Source records:
* * *

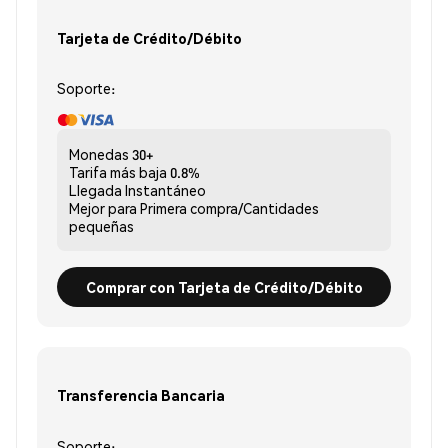
Tarjeta de Crédito/Débito
Soporte:
Monedas
30+
Tarifa más baja
0.8%
Llegada
Instantáneo
Mejor para
Primera compra/Cantidades
pequeñas
Comprar con Tarjeta de Crédito/Débito
Transferencia Bancaria
Soporte:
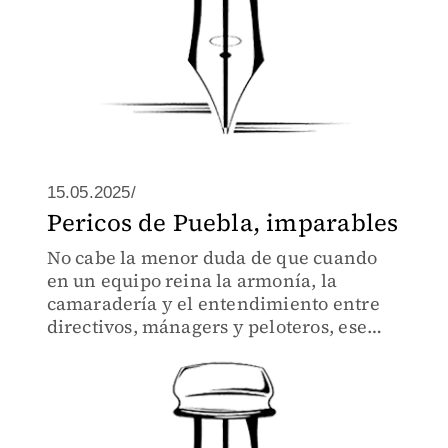
15.05.2025/
Pericos de Puebla, imparables
No cabe la menor duda de que cuando
en un equipo reina la armonía, la
camaradería y el entendimiento entre
directivos, mánagers y peloteros, ese
equipo se vuelve imparable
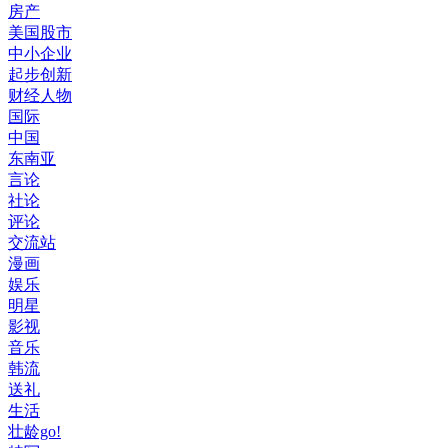
房产
美国股市
中小企业
起步创新
财经人物
国际
中国
东南亚
言论
社论
评论
交流站
漫画
娱乐
明星
影视
音乐
韩流
送礼
生活
壮龄go!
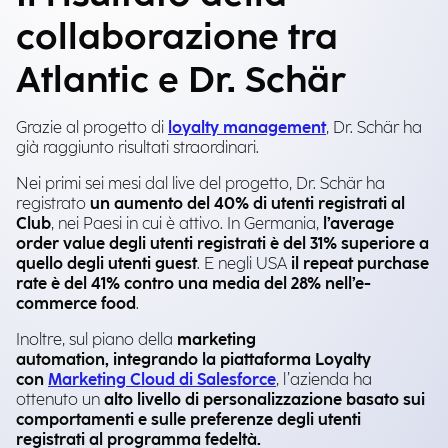
collaborazione tra
Atlantic e Dr. Schär
Grazie al progetto di
loyalty management
, Dr. Schär ha
già raggiunto risultati straordinari.
Nei primi sei mesi dal live del progetto, Dr. Schär ha
registrato
un aumento del 40% di utenti registrati al
Club
, nei Paesi in cui è attivo. In Germania,
l’average
order value degli utenti registrati è del 31% superiore a
quello degli utenti guest
. E negli USA
il repeat purchase
rate è del 41% contro una media del 28% nell’e-
commerce food
.
Inoltre, sul piano della
marketing
automation, integrando la piattaforma Loyalty
con
Marketing Cloud di Salesforce
, l’azienda ha
ottenuto un
alto livello di personalizzazione basato sui
comportamenti e sulle preferenze degli utenti
registrati al programma fedeltà.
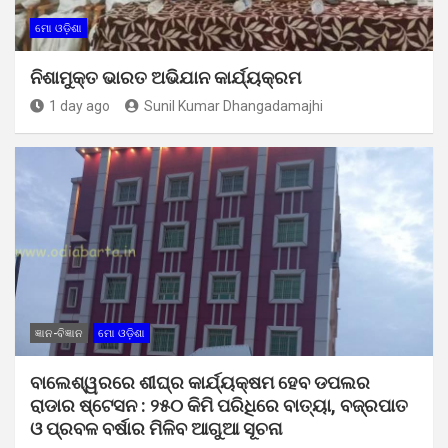
ମୋ ଓଡ଼ିଶା
ନିଶାମୁକ୍ତ ଭାରତ ଅଭିଯାନ କାର୍ଯ୍ୟକ୍ରମ
1 day ago
Sunil Kumar Dhangadamajhi
ଜ୍ଞାନ-ବିଜ୍ଞାନ
ମୋ ଓଡ଼ିଶା
ବାଲେଶ୍ୱରରେ ଶୀଘ୍ର କାର୍ଯ୍ୟକ୍ଷମ ହେବ ଡପଲର
ରାଡାର ଷ୍ଟେସନ : ୨୫୦ କିମି ପରିଧିରେ ବାତ୍ୟା, ବଜ୍ରପାତ
ଓ ପ୍ରବଳ ବର୍ଷାର ମିଳିବ ଆଗୁଆ ସୂଚନା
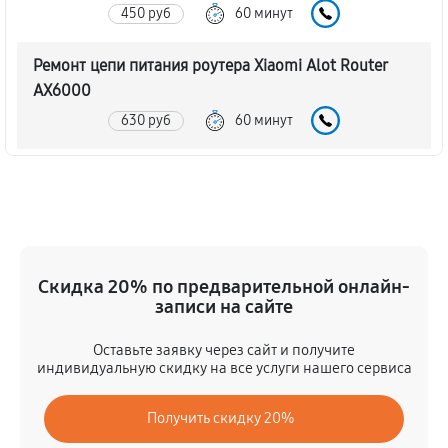
450 руб
60 минут
Ремонт цепи питания роутера Xiaomi Alot Router
AX6000
630 руб
60 минут
Замена блока питания
720 руб
60 минут
Прошивка роутера Xiaomi Alot Router AX6000
Скидка 20% по предварительной онлайн-
450 руб
60 минут
записи на сайте
Замена материнской платы
Оставьте заявку через сайт и получите
450 руб
60 минут
индивидуальную скидку на все услуги нашего сервиса
Замена разъема роутера Xiaomi Alot Router AX6000
Получить скидку 20%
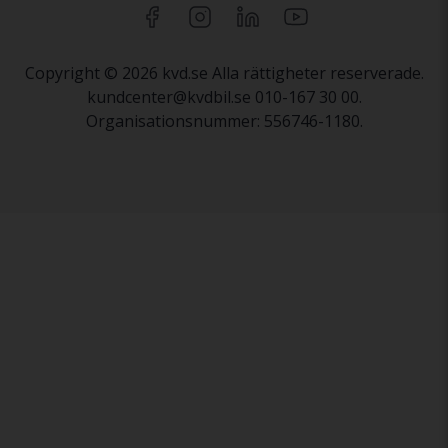
Copyright © 2026 kvd.se Alla rättigheter reserverade.
kundcenter@kvdbil.se 010-167 30 00.
Organisationsnummer: 556746-1180.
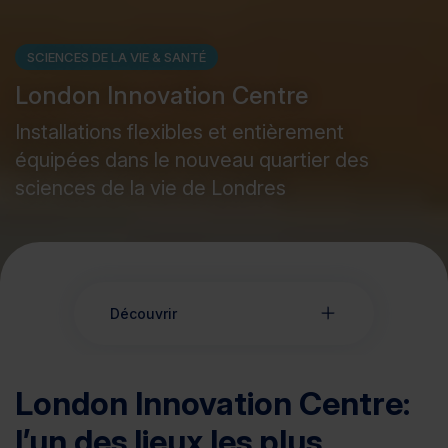
SCIENCES DE LA VIE & SANTÉ
London Innovation Centre
Installations flexibles et entièrement
équipées dans le nouveau quartier des
sciences de la vie de Londres
Découvrir
London Innovation Centre:
l’un des lieux les plus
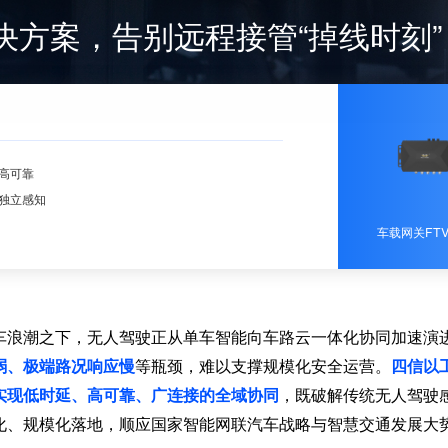
决方案，告别远程接管“掉线时刻”
高可靠
独立感知
车载网关FTV
车浪潮之下，无人驾驶正从单车智能向车路云一体化协同加速演
弱、极端路况响应慢
等瓶颈，难以支撑规模化安全运营。
四信以
实现低时延、高可靠、广连接的全域协同
，既破解传统无人驾驶
化、规模化落地，顺应国家智能网联汽车战略与智慧交通发展大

* * *

Copy each line of the data that contains the word "progetto", leaving the other lines out.

▸ Answer for the task
Grazie al progetto di
Nei primi sei mesi dal live del progetto, Dr. Schär ha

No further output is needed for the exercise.